# YOUR ASSIGNMENT
For this exercise, reproduce only the lines from the one holding "Saltar al contenido principal" through the final line of the data below, exactly, and omit pictures.

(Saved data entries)
_ _ _ _

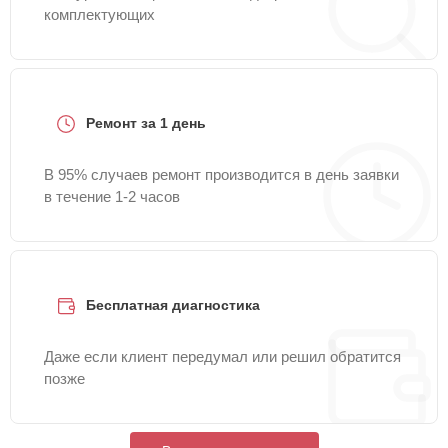
комплектующих
Ремонт за 1 день
В 95% случаев ремонт производится в день заявки
в течение 1-2 часов
Бесплатная диагностика
Даже если клиент передумал или решил обратится
позже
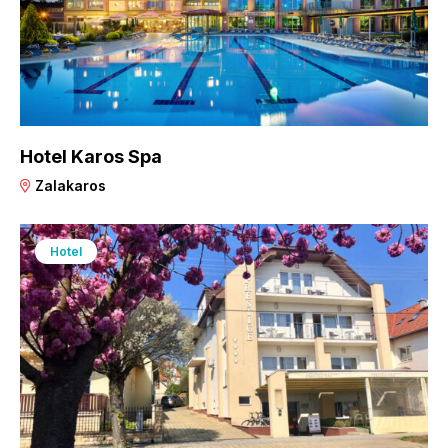
Hotel Karos Spa
Zalakaros
Hotel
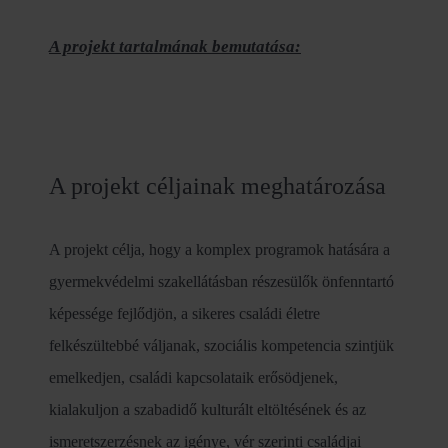
A projekt tartalmának bemutatása:
A projekt céljainak meghatározása
A projekt célja, hogy a komplex programok hatására a
gyermekvédelmi szakellátásban részesülők önfenntartó
képessége fejlődjön, a sikeres családi életre
felkészültebbé váljanak, szociális kompetencia szintjük
emelkedjen, családi kapcsolataik erősödjenek,
kialakuljon a szabadidő kulturált eltöltésének és az
ismeretszerzésnek az igénye, vér szerinti családjai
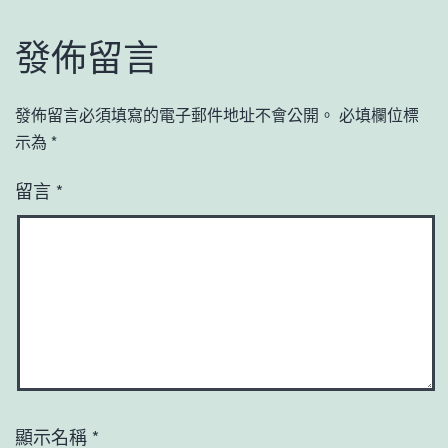
發佈留言
發佈留言必須填寫的電子郵件地址不會公開。
必填欄位標
示為
*
留言
*
顯示名稱
*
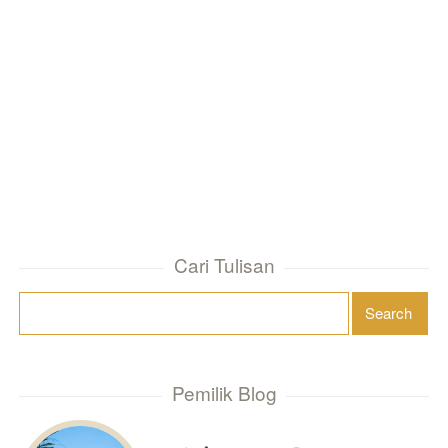
Cari Tulisan
Pemilik Blog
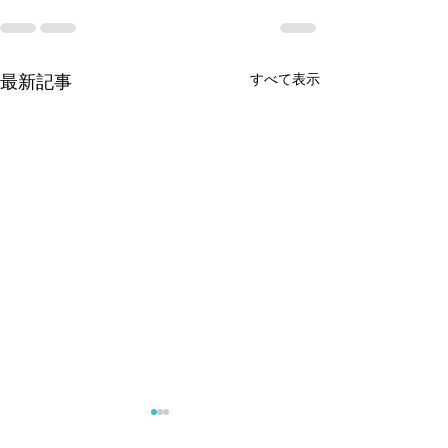
すべて表示
最新記事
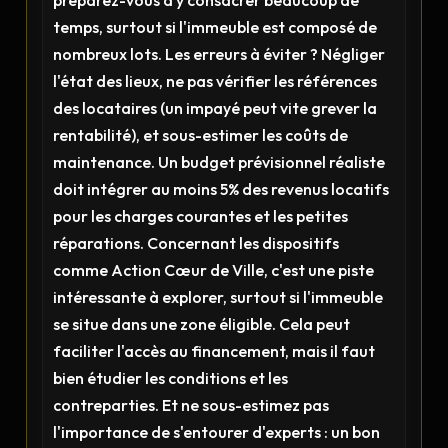
préparez-vous à y consacrer beaucoup de
temps, surtout si l'immeuble est composé de
nombreux lots. Les erreurs à éviter ? Négliger
l'état des lieux, ne pas vérifier les références
des locataires (un impayé peut vite grever la
rentabilité), et sous-estimer les coûts de
maintenance. Un budget prévisionnel réaliste
doit intégrer au moins 5% des revenus locatifs
pour les charges courantes et les petites
réparations. Concernant les dispositifs
comme Action Cœur de Ville, c'est une piste
intéressante à explorer, surtout si l'immeuble
se situe dans une zone éligible. Cela peut
faciliter l'accès au financement, mais il faut
bien étudier les conditions et les
contreparties. Et ne sous-estimez pas
l'importance de s'entourer d'experts : un bon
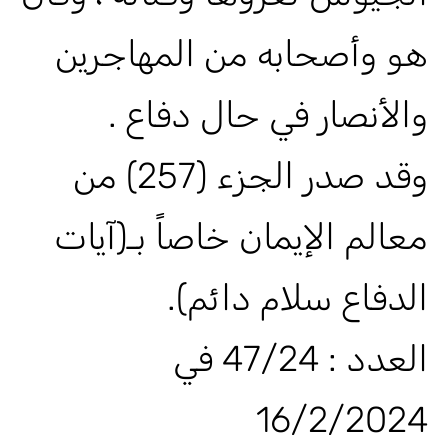
هو وأصحابه من المهاجرين
والأنصار في حال دفاع .
وقد صدر الجزء (257) من
معالم الإيمان خاصاً بـ(آيات
الدفاع سلام دائم).
العدد : 47/24 في
16/2/2024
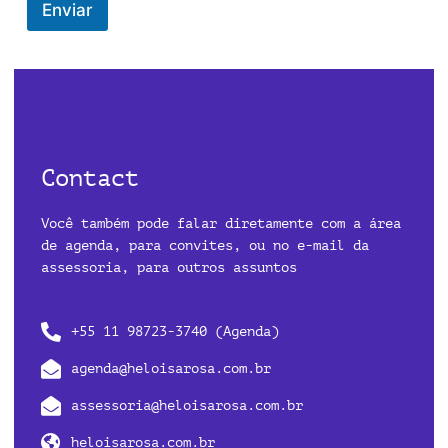
Enviar
Contact
Você
também
pode falar diretamente com a área
de agenda, para convites, ou no e-mail da
assessoria, para outros assuntos
+55 11 98723-3740 (Agenda)
agenda@heloisarosa.com.br
assessoria@heloisarosa.com.br
heloisarosa.com.br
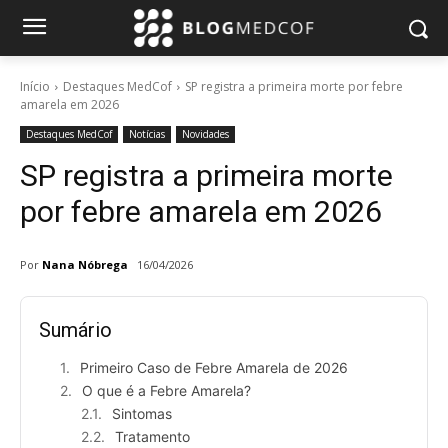
Início
Destaques MedCof
SP registra a primeira morte por febre
amarela em 2026
Destaques MedCof
Notícias
Novidades
SP registra a primeira morte
por febre amarela em 2026
Por
Nana Nóbrega
16/04/2026
Sumário
Primeiro Caso de Febre Amarela de 2026
O que é a Febre Amarela?
Sintomas
Tratamento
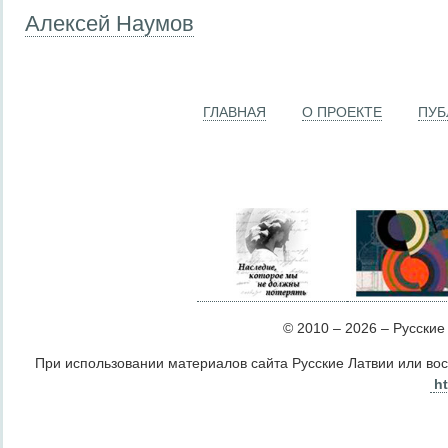
Алексей Наумов
ГЛАВНАЯ
О ПРОЕКТЕ
ПУБ
© 2010 – 2026 – Русские Л
При использовании материалов сайта Русские Латвии или во
ht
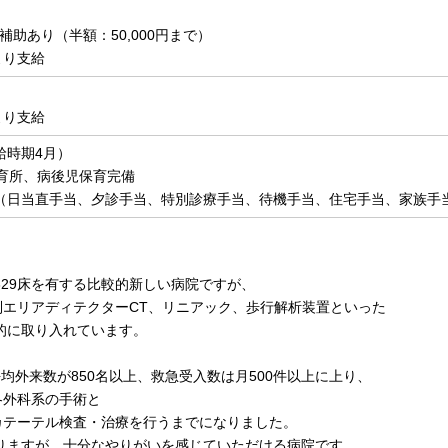
助あり（半額：50,000円まで）
より支給
より支給
給時期4月）
保育所、病後児保育完備
（日当直手当、夕診手当、特別診療手当、待機手当、住宅手当、家族手
329床を有する比較的新しい病院ですが、
0列エリアディテクターCT、リニアック、歩行解析装置といった
的に取り入れています。
均外来数が850名以上、救急受入数は月500件以上に上り、
各外科系の手術と
臓カテーテル検査・治療を行うまでになりました。
りますが、十分なやりがいを感じていただける病院です。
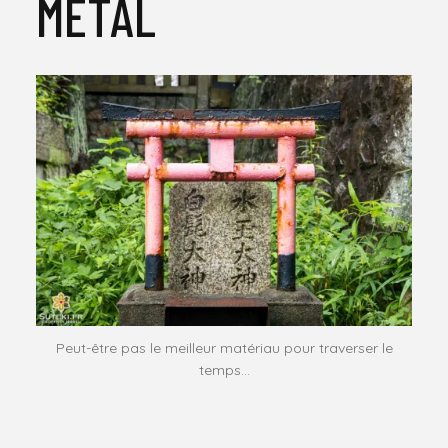
MÉTAL
Peut-être pas le meilleur matériau pour traverser le
temps…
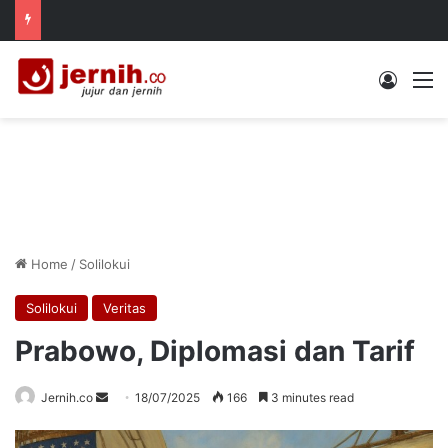
Log In
M
Home
/
Solilokui
Solilokui
Veritas
Prabowo, Diplomasi dan Tarif
Send
Jernih.co
18/07/2025
166
3 minutes read
an
email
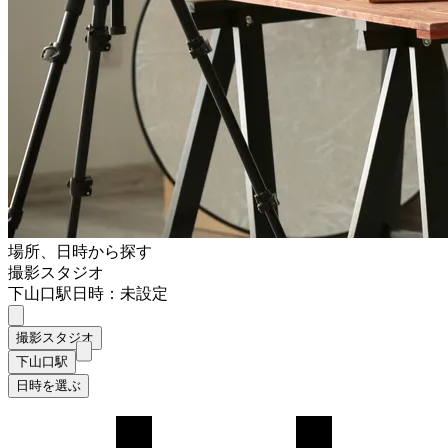
場所、日時から探す
撮影スタジオ
下山口駅
日時：未設定
撮影スタジオ
下山口駅
日時を選ぶ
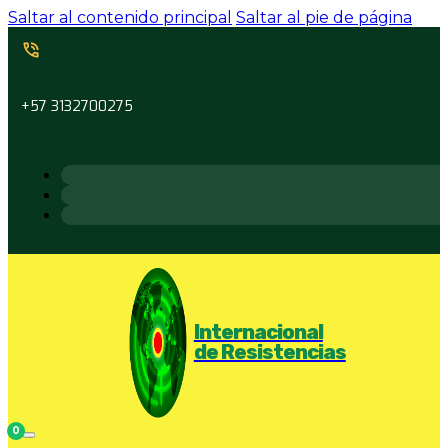
Saltar al contenido principal
Saltar al pie de página
+57 3132700275
Internacional
de Resistencias
0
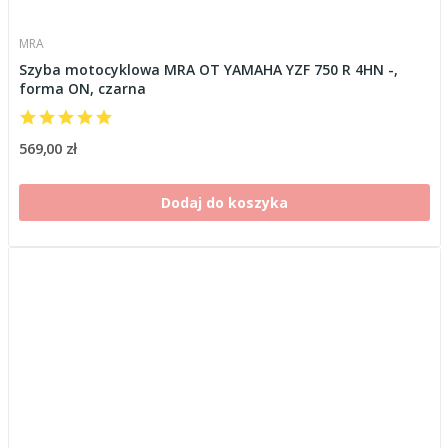
MRA
Szyba motocyklowa MRA OT YAMAHA YZF 750 R 4HN -,
forma ON, czarna
569,00 zł
Dodaj do koszyka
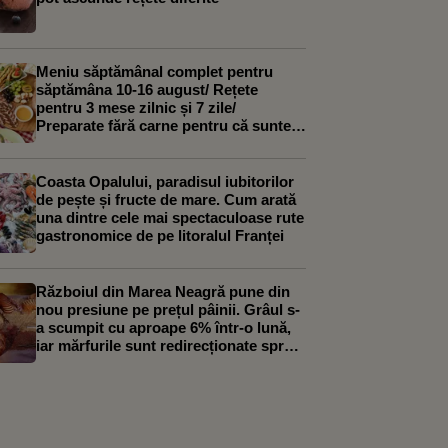
Meniu săptămânal complet pentru
săptămâna 10-16 august/ Rețete
pentru 3 mese zilnic și 7 zile/
Preparate fără carne pentru că suntem
încă în Postul Sf. Mării până pe 15
august
Coasta Opalului, paradisul iubitorilor
de pește și fructe de mare. Cum arată
una dintre cele mai spectaculoase rute
gastronomice de pe litoralul Franței
Războiul din Marea Neagră pune din
nou presiune pe prețul pâinii. Grâul s-
a scumpit cu aproape 6% într-o lună,
iar mărfurile sunt redirecționate spre
Constanța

_ _ _ _

# RESPONSE TO THE TASK
Saltar al contenido principal
Saltar al pie de página
+57 3132700275
Internacional
de Resistencias
0
MRA
Szyba motocyklowa MRA OT YAMAHA YZF 750 R 4HN -,
forma ON, czarna
569,00 zł
Dodaj do koszyka
Meniu săptămânal complet pentru
săptămâna 10-16 august/ Rețete
pentru 3 mese zilnic și 7 zile/
Preparate fără carne pentru că suntem
încă în Postul Sf. Mării până pe 15
august
Coasta Opalului, paradisul iubitorilor
de pește și fructe de mare. Cum arată
una dintre cele mai spectaculoase rute
gastronomice de pe litoralul Franței
Războiul din Marea Neagră pune din
nou presiune pe prețul pâinii. Grâul s-
a scumpit cu aproape 6% într-o lună,
iar mărfurile sunt redirecționate spre
Constanța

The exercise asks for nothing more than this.